I think that this is something that many people do not talk about or maybe they are afraid to talk about it. Opinions and emotions are stronger than ever when it comes to this topic (working moms). For the working moms, sometimes all you can do is not talk about it in order to keep it together. For non-working moms, you might not be able to relate and probably don't even want to imagine being away from your little one. For non-moms and the male gender, some of the things working moms go through might seem somewhat relatable, but it can still be very difficult to actually understand. No one is wrong because they react these ways and I think more than anything people truly have the intention to help, comfort, and become empathetic for each other. But no matter how we paint the picture, the situation of a working mom is hard.
Women work for different reasons. Some women work because they want to, some women work because they have to, and I bet there are even a handful of women who are working because they just aren't sure what to do. Whether you are working full-time or part-time, you have days where life is just hard. You have days where you wonder, "why am I doing this?" and "why did I think I could do this?" You have days where you look yourself in the mirror and just stare because you are not even sure who is staring back at you.
Yesterday was one of those days for me. One of those days that hurts so incredibly much. Like rip your heart out, tear it to pieces, and then try to stick it back in your chest and expect it to work well "much." I am not sure why it seemed worse than other days, but my body literally ached to be away from my son.
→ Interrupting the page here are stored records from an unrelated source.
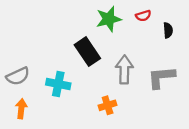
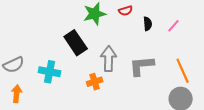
orange cross: (108, 105) -> (95, 82), moved

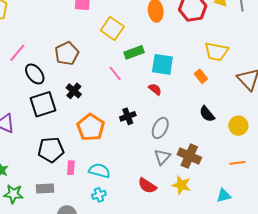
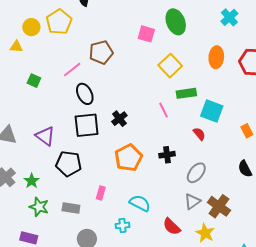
brown pentagon: (67, 53) -> (101, 52), moved
black pentagon: (51, 150) -> (69, 164), moved
cyan semicircle: (99, 171) -> (140, 203), moved

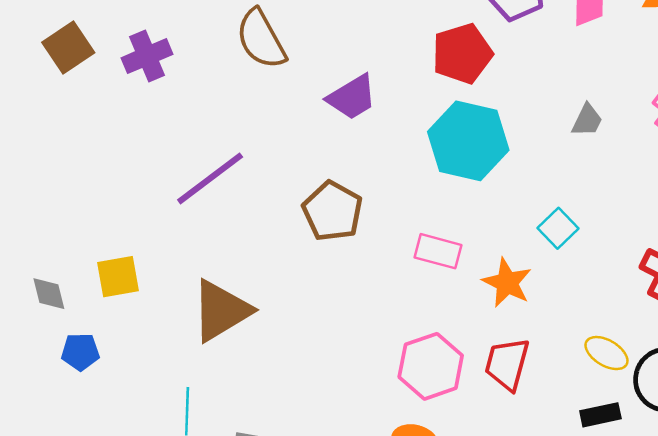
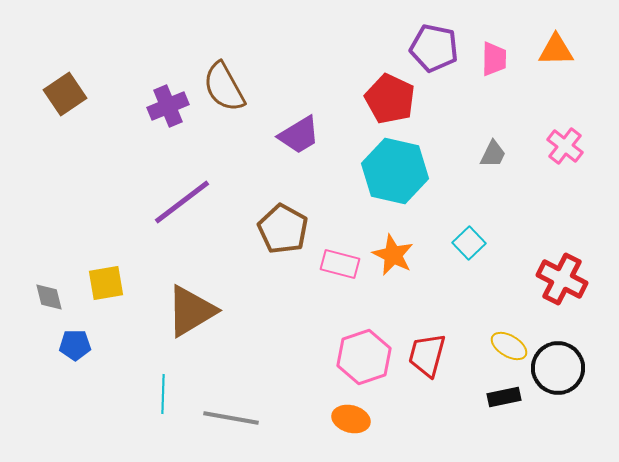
red pentagon: (462, 54) -> (390, 99), turned -30
purple cross: (147, 56) -> (168, 106), moved
pink rectangle: (438, 251) -> (340, 264), moved
orange star: (507, 283) -> (393, 255), moved

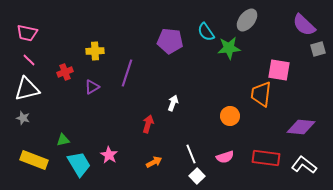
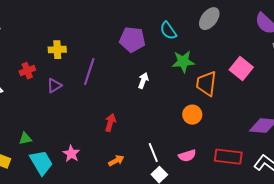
green star: (229, 48) -> (183, 62), moved
pink square: (279, 70) -> (241, 69), turned 30
orange trapezoid: (261, 94) -> (206, 84), moved
white arrow: (173, 103) -> (143, 81), moved

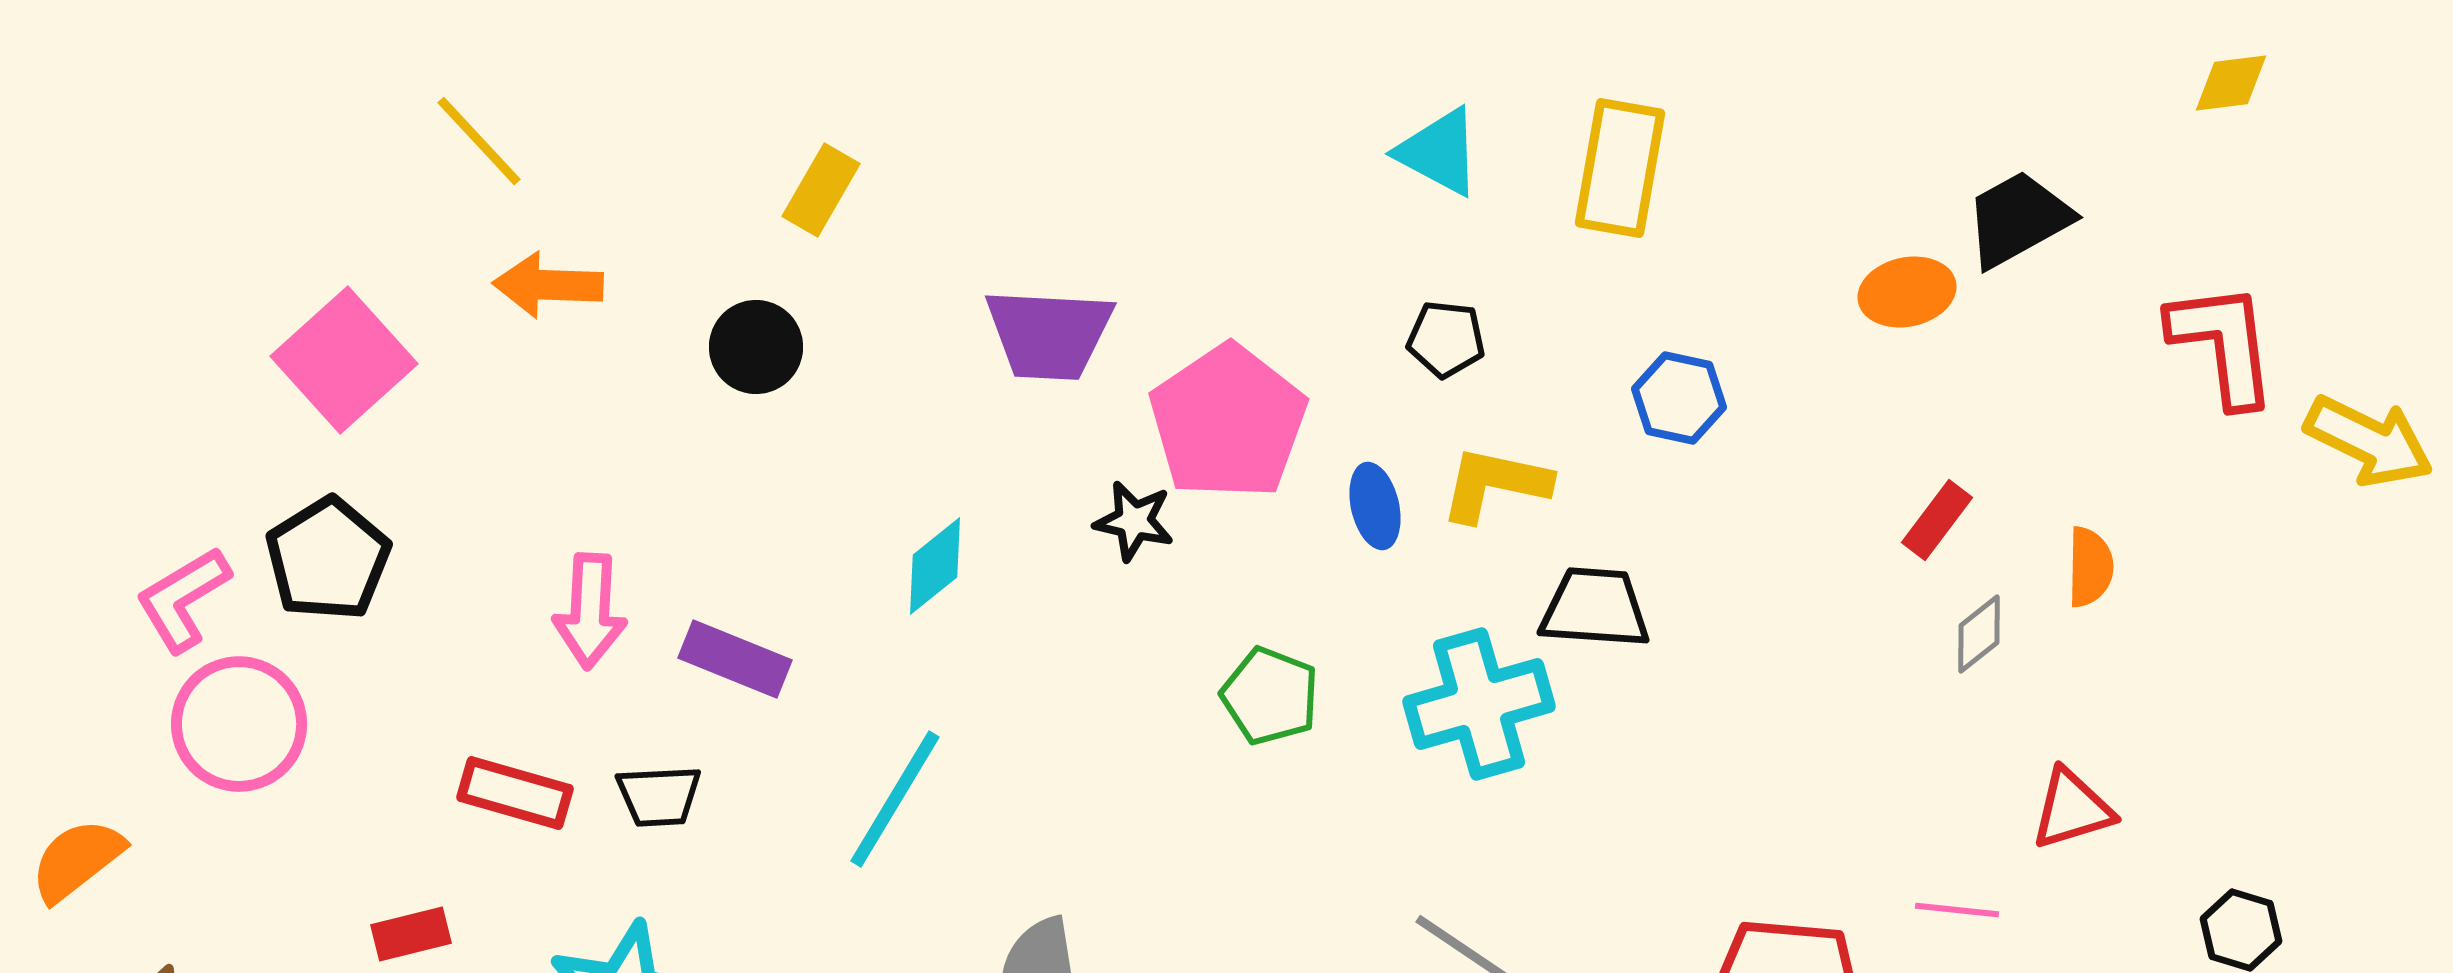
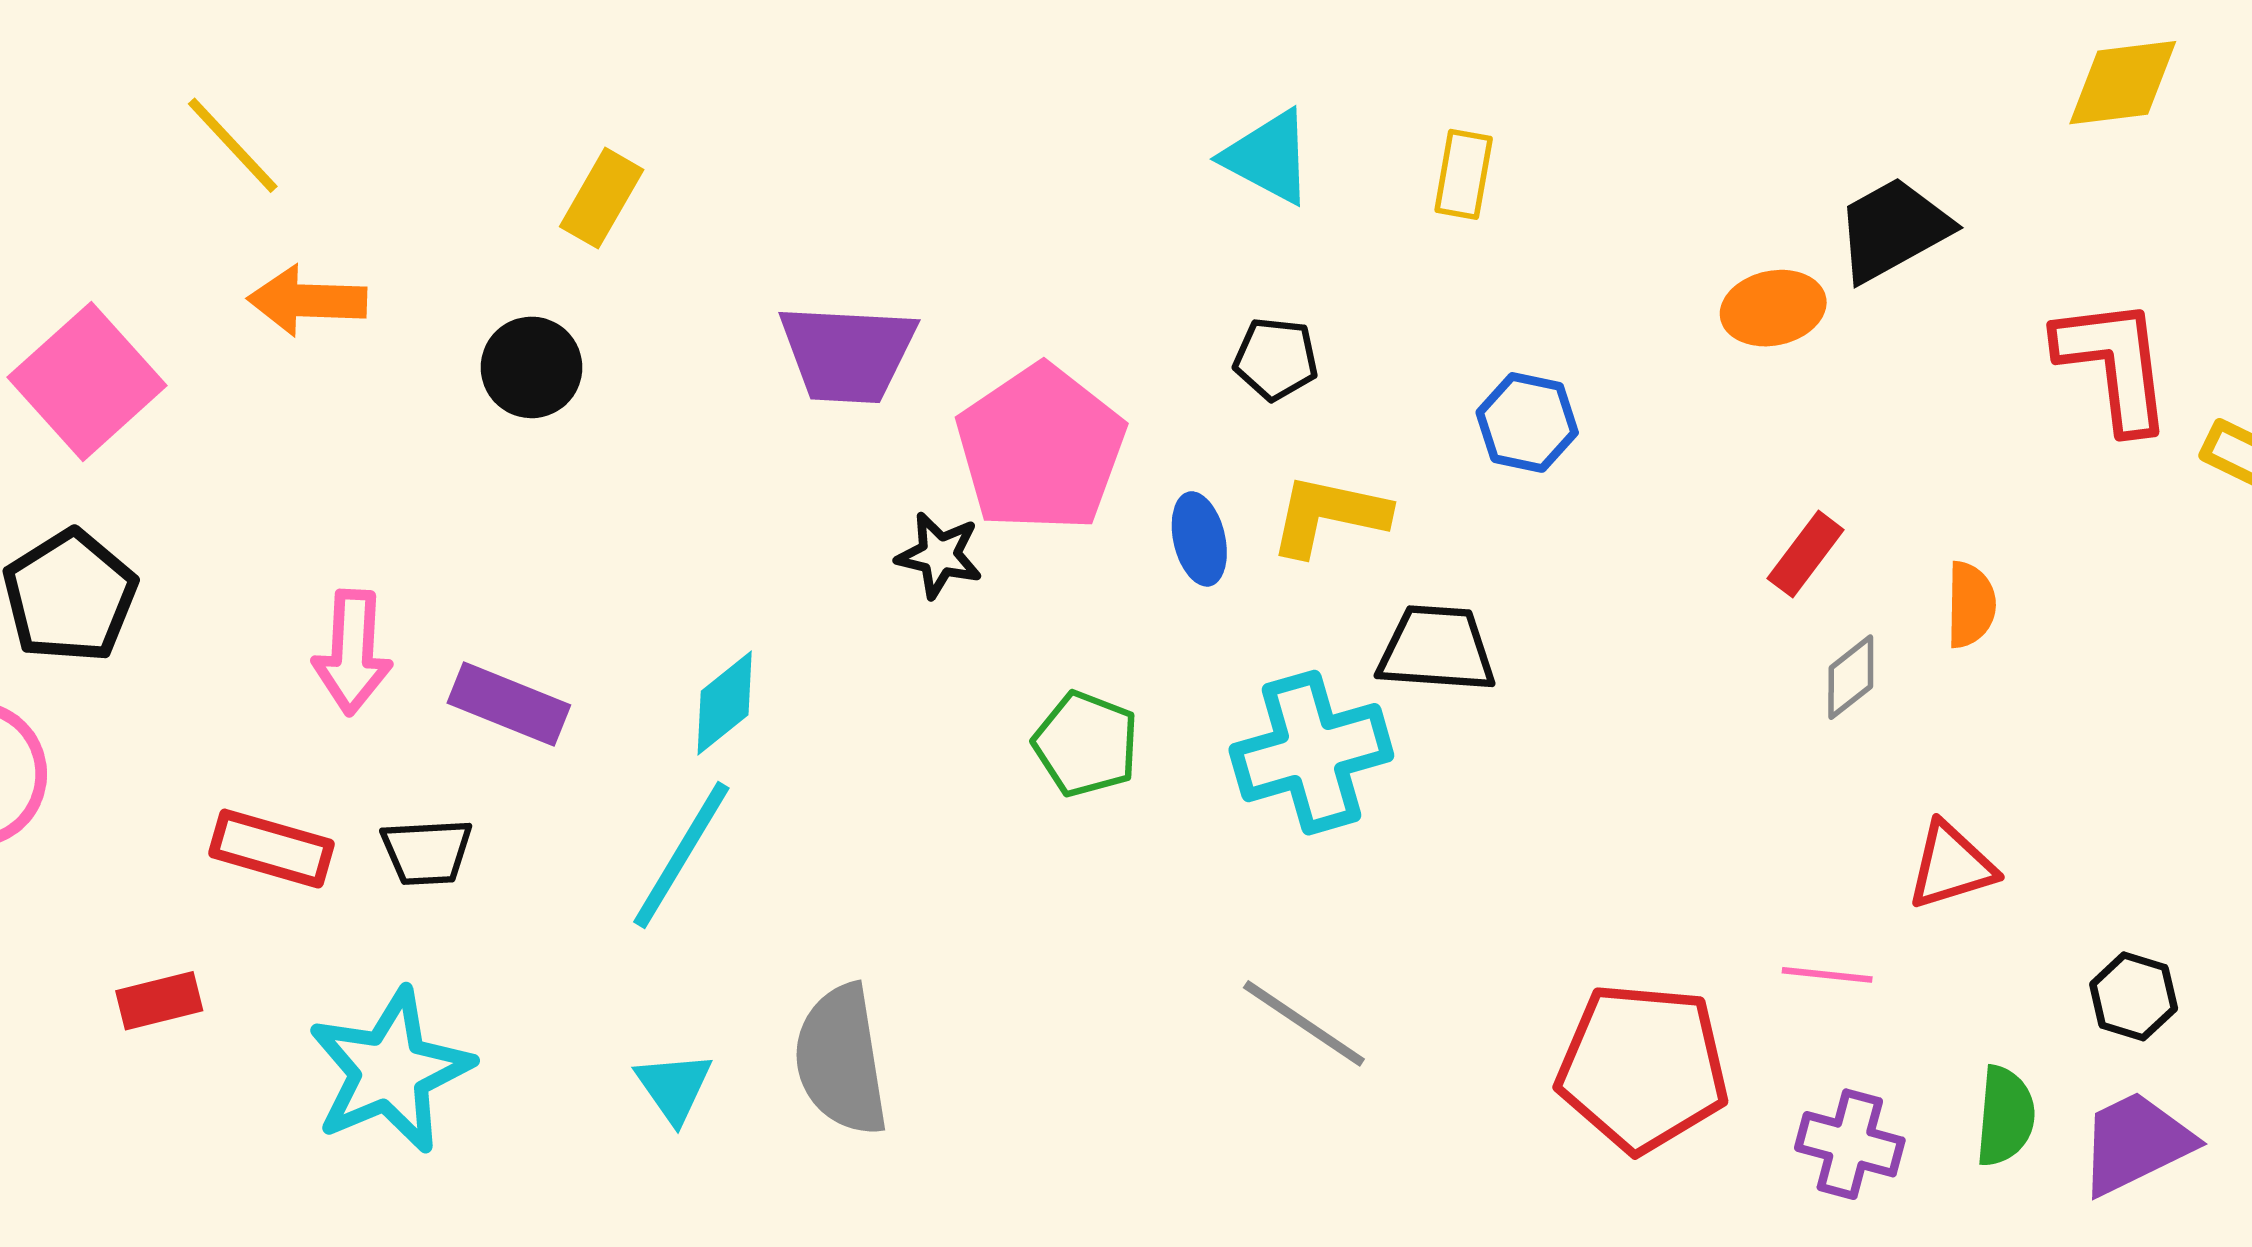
yellow diamond: (2231, 83) -> (2123, 83), size x1.4
yellow rectangle: (1620, 168) -> (1464, 174), size x0.6
cyan diamond: (935, 566) -> (725, 703), moved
For a few moments there was not one good reason to be away from him, miss out on his smiles, smells, noises, and cuddles. There was no good reason I was sitting at my desk working hard to help provide for my family. Nothing mattered but him.
On my way to pick Asa up at daycare I found myself sobbing, the kind of sobbing that exhausts you once you are done but also feels so liberating because you have actually allowed yourself to feel pain and allowed your body to respond accordingly. I decided to just let it happen. My body and mind recognizes that being away from my son is painful. It didn't make the situation change or improve, but it did allow me to feel real, raw emotion. This is what I am learning. Being a working mom for me is not about always having great days or even enjoying time apart from your child, it is about learning to be real. To be real with who you are, what you are capable of, and what you are feeling. It is about being real with what your family needs in your current situation, and being real in meeting that need. It is okay if real is ugly sometimes (because luckily it is not always ugly).
Another real moment that happened: picking up my son and have him immediately nuzzle into my shoulder. After my rather tough day I could literally feel the oxytocin being released into my system as I held him. The juxtaposition of the two extremes was startling to encounter so close together but holding him seemed to melt away the tension that was building within me. Being a working mom might be one of the hardest things that I have ever done but that first moment where I see Asa after a long day of work is one of the sweetest things that has ever happened to me. Isn't it funny how God provides that balance for us?
I am thankful that not everyday is as hard a yesterday was. I am thankful that I have a good job, a loving husband, and beautiful, healthy son-even if these things might clash with each other sometimes. If you are a working mom who is struggling right now- you are not alone. I can't tell you that it will get better (but it might) but I can tell you that there are blessings in this situation. We have the opportunity to really explore what we are capable of. We have the opportunity to feel emotions at a level that otherwise might not be experienced. We have that special moment of reuniting with our child and we have God to sustain us when we hurt.